Castle Hall has a range of due diligence solutions to support asset owners and managers as our industry collectively faces unheralded challenges. This is not a time for "gotcha" due diligence - rather this is a time where investors and asset managers can and should work together to share best practices and protect assets. Please contact us if you'd like to discuss any aspect of how Covid-19 may impact your business.

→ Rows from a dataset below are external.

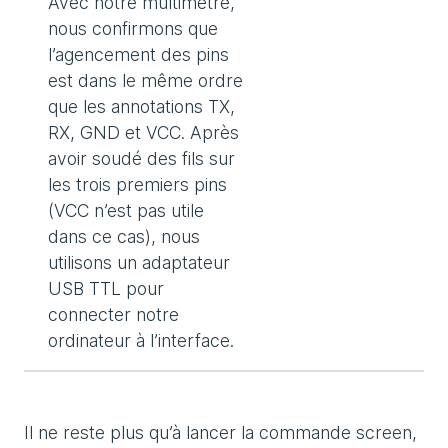
Avec notre multimètre,
nous confirmons que
l’agencement des pins
est dans le même ordre
que les annotations TX,
RX, GND et VCC. Après
avoir soudé des fils sur
les trois premiers pins
(VCC n’est pas utile
dans ce cas), nous
utilisons un adaptateur
USB TTL pour
connecter notre
ordinateur à l’interface.
Il ne reste plus qu’à lancer la commande screen,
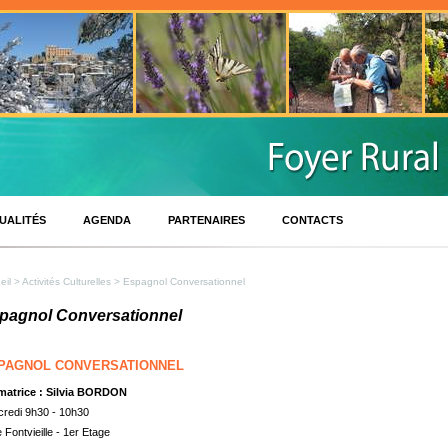
UALITÉS
AGENDA
PARTENAIRES
CONTACTS
eil
>
Activités Culturelles
> Espagnol Conversationnel
pagnol Conversationnel
PAGNOL CONVERSATIONNEL
matrice : Silvia BORDON
redi 9h30 - 10h30
e Fontvieille - 1er Etage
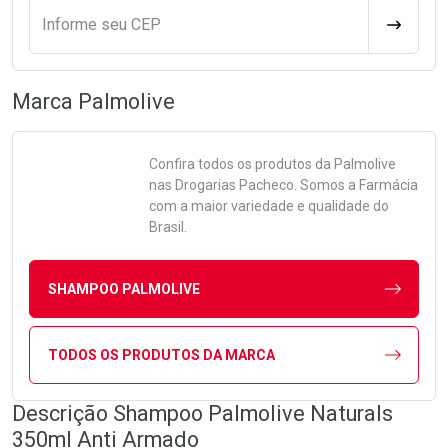
Informe seu CEP
CALCULA
Marca
Palmolive
Confira todos os produtos da
Palmolive
nas Drogarias Pacheco. Somos a Farmácia
com a maior variedade e qualidade do
Brasil.
SHAMPOO PALMOLIVE
TODOS OS PRODUTOS DA MARCA
Descrição Shampoo Palmolive Naturals
350ml Anti Armado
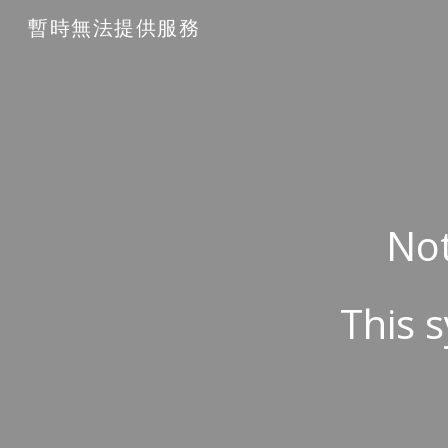
暫時無法提供服務
Sk
Not
This s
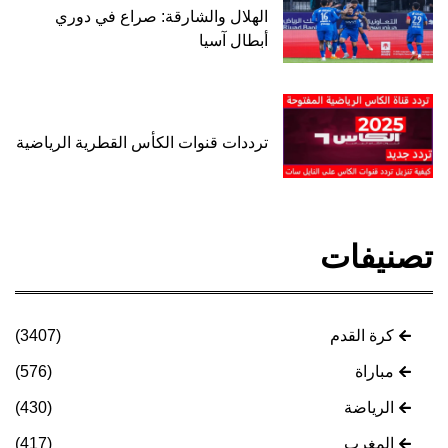
الهلال والشارقة: صراع في دوري
أبطال آسيا
ترددات قنوات الكأس القطرية الرياضية
تصنيفات
كرة القدم
(3407)
مباراة
(576)
الرياضة
(430)
المغرب
(417)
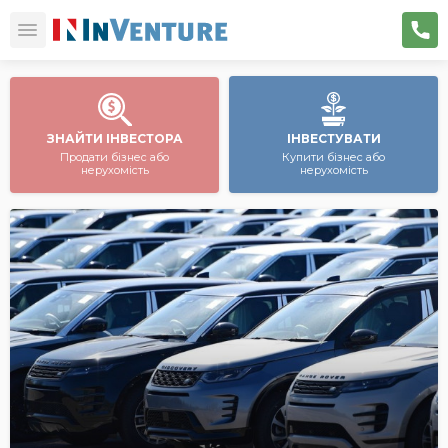
ЗНАЙТИ ІНВЕСТОРА
ІНВЕСТУВАТИ
Продати бізнес або
Купити бізнес або
нерухомість
нерухомість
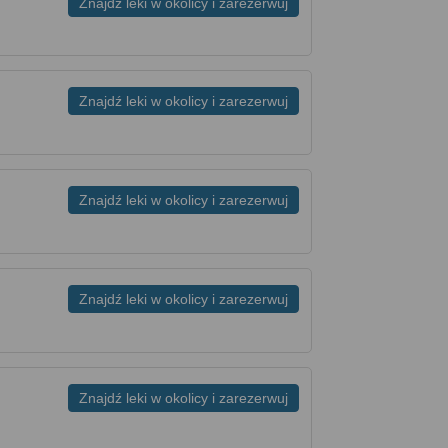
Znajdź leki w okolicy i zarezerwuj
Znajdź leki w okolicy i zarezerwuj
Znajdź leki w okolicy i zarezerwuj
Znajdź leki w okolicy i zarezerwuj
Znajdź leki w okolicy i zarezerwuj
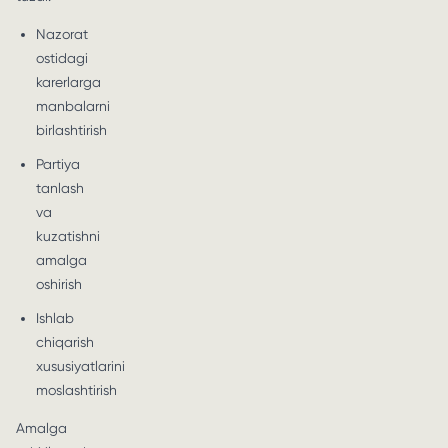
Nazorat
ostidagi
karerlarga
manbalarni
birlashtirish
Partiya
tanlash
va
kuzatishni
amalga
oshirish
Ishlab
chiqarish
xususiyatlarini
moslashtirish
Amalga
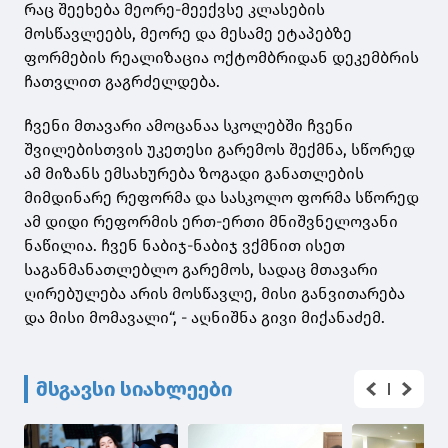
რაც შეეხება მეორე-მეექვსე კლასების
მოსწავლეებს, მეორე და მესამე ეტაპებზე
ფორმების რეალიზაცია ოქტომბრიდან დეკემბრის
ჩათვლით გაგრძელდება.
ჩვენი მთავარი ამოცანაა სკოლებში ჩვენი
შვილებისთვის უკეთესი გარემოს შექმნა, სწორედ
ამ მიზანს ემსახურება ზოგადი განათლების
მიმდინარე რეფორმა და სასკოლო ფორმა სწორედ
ამ დიდი რეფორმის ერთ-ერთი მნიშვნელოვანი
ნაწილია. ჩვენ ნაბიჯ-ნაბიჯ ვქმნით ისეთ
საგანმანათლებლო გარემოს, სადაც მთავარი
ღირებულება არის მოსწავლე, მისი განვითარება
და მისი მომავალი“, - აღნიშნა გივი მიქანაძემ.
მსგავსი სიახლეები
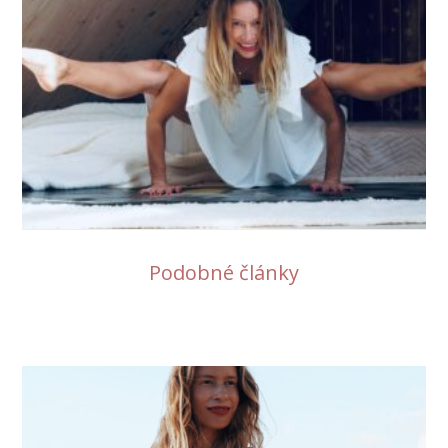
Podobné články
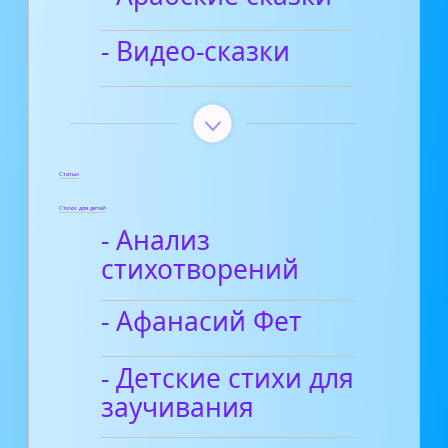
- Видео-сказки
Статьи
Стихи для детей
- Анализ
стихотворений
- Афанасий Фет
- Детские стихи для
заучивания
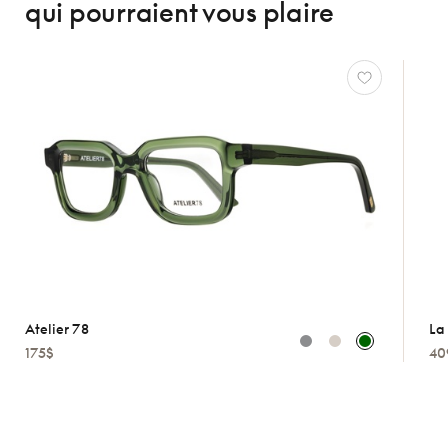
qui pourraient vous plaire
Atelier 78
La 
175$
40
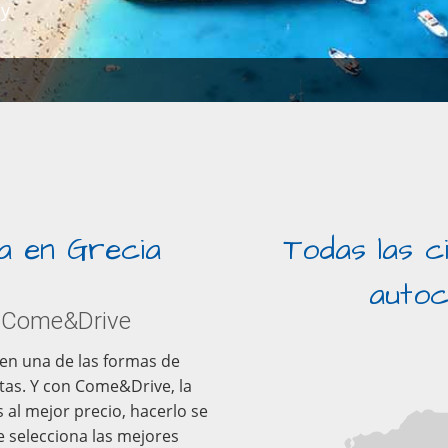
 y
na en Grecia
Todas las c
autoc
on Come&Drive
 en una de las formas de
tas. Y con Come&Drive, la
 al mejor precio, hacerlo se
e selecciona las mejores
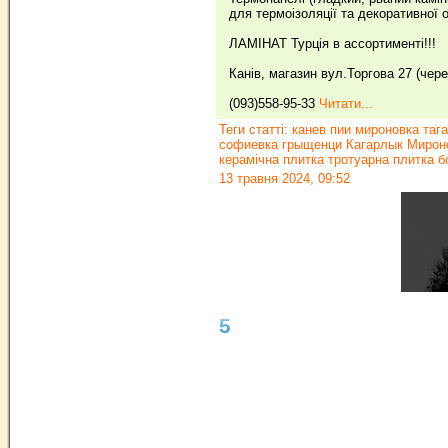
для термоізоляції та декоративної о
ЛАМІНАТ Турція в ассортименті!!!
Канів, магазин вул.Торгова 27 (чер
(093)558-95-33
Читати...
Теги статті:
канев пии мироновка таг
софиевка грыщенци Кагарлык Мироно
керамічна плитка тротуарна плитка 
13 травня 2024, 09:52
5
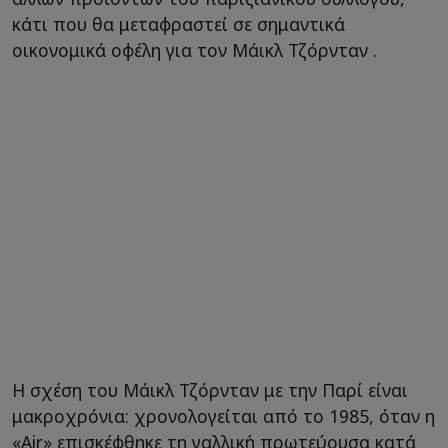
κάτι που θα μεταφραστεί σε σημαντικά
οικονομικά οφέλη για τον Μάικλ Τζόρνταν .
Η σχέση του Μάικλ Τζόρνταν με την Παρί είναι
μακροχρόνια: χρονολογείται από το 1985, όταν η
«Air» επισκέφθηκε τη γαλλική πρωτεύουσα κατά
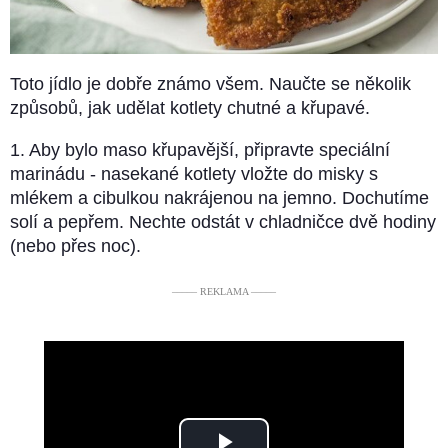
Toto jídlo je dobře známo všem. Naučte se několik
způsobů, jak udělat kotlety chutné a křupavé.
1. Aby bylo maso křupavější, připravte speciální
marinádu - nasekané kotlety vložte do misky s
mlékem a cibulkou nakrájenou na jemno. Dochutíme
solí a pepřem. Nechte odstát v chladničce dvě hodiny
(nebo přes noc).
––––– REKLAMA –––––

Our briefing for Thursday April 1, 2021:

  • In the United States, the Treasury Department is working with the International Monetary Fund (IMF) to provide up to $650 billion in financial aid to the countries hit hardest by COVID-19. An announcement from the Treasury on Thursday stated they were working with IMF on Special Drawing Rights, which are reserve assets that countries can use to suppliant their foreign exchange assets, such as gold and U.S. dollars. Global demand for American currency has been an ongoing issue throughout the pandemic and has resulted in the Federal Reserve also to engage in a dollar-swap program around the world. “Addressing the long-term global need for reserve assets would help support the global recovery from the COVID-19 crisis. A strong global recovery would also increase demand for U.S. exports of goods and services – creating U.S. jobs and supporting U.S. firms,” said the Treasury department in a statement.
  • In Canada, after more than a week of new COVID-19 cases going over the 2,000 mark, Ontario is introducing a province-wide emergency brake. The measure will come into effect as of April 3rd and will last at least four weeks. “I know pulling the emergency brake will be difficult on many people across this province, but we must try and prevent more people from getting infected and overwhelming our hospitals,” said Premier Doug Ford. The restrictions will not be as tight as the province-wide lockdown that was imposed in December. For instance, non-essential retail will be permitted to be open, but at 25% occupancy with essential retail outlets, like grocery stores, capped at 50%.
  • United Kingdom Prime Minister Boris Johnson gave a strong hint on Thursday that vaccine passports will be used once international travel resumes. During a trip to Middlesbrough on Thursday, reporters asked the prime minister if vaccine passports were un-British and this was his response: “On the issue of vaccine certification, there’s definitely going to be a world in which international travel will use vaccine passports. You can see already that other countries, the aviation industry, are interested in those and there’s a logic to that.” Prime Minister Johnson’s comments come after opposition leaders from the Labour Party and Liberal Democrats warned against the introduction of such certificates on the grounds they could be “divisive and discriminatory”.
  • In a televised address Wednesday evening, French President Emmanuel Macron announced a nationwide four-week lockdown set to begin on Saturday. In the address, President Macron implored the nation to make the extra effort as the lockdown comes into effect with restrictions being flexible this weekend during the Easter holidays to allow people to relocate within regions. The nationwide lockdown represents a policy shift for the French leader who favoured a localized approach when dealing with the pandemic. However, similar to the UK, that plan proved unproductive. The people of France also seem to be on board with a snap Harris International poll showing 71% approve of the decision to extend restrictions, which include the closing of schools and businesses.
  • The Italian government has made a potentially controversial move requiring all health workers in the country to take a coronavirus vaccine inoculation. According to media reports, Italy has an entrenched anti-vaccination movement, but a recent discovery of clusters in hospitals after staff refused to be vaccinated has led to a public outcry. In a decree approved by Prime Minister Mario Draghi’s cabinet, all health workers and pharmacists must undergo vaccination and those who refuse, could be suspended without pay for the rest of the year. More than 109,000 people have died in Italy due to the coronavirus.
  • Israel continues to be one of the country’s leading the way in their vaccination campaign. The latest numbers on Wednesday show the active coronavirus cases in the country have dipped to their lowest level since June 2020 and serious infections have hit a three-month low. Israel so far has vaccinated 4.7 million people or 51.2% of its population with two coronavirus shots. Those numbers are even better when it comes to Israel’s most vulnerable populations. Over 80% of all Israeli residents over 50 are fully inoculated and 90% for those over the age of 70. The country started to emerge from its third lockdown back in February with travel inside the country now mostly free of coronavirus restrictions, especially for the vaccinated.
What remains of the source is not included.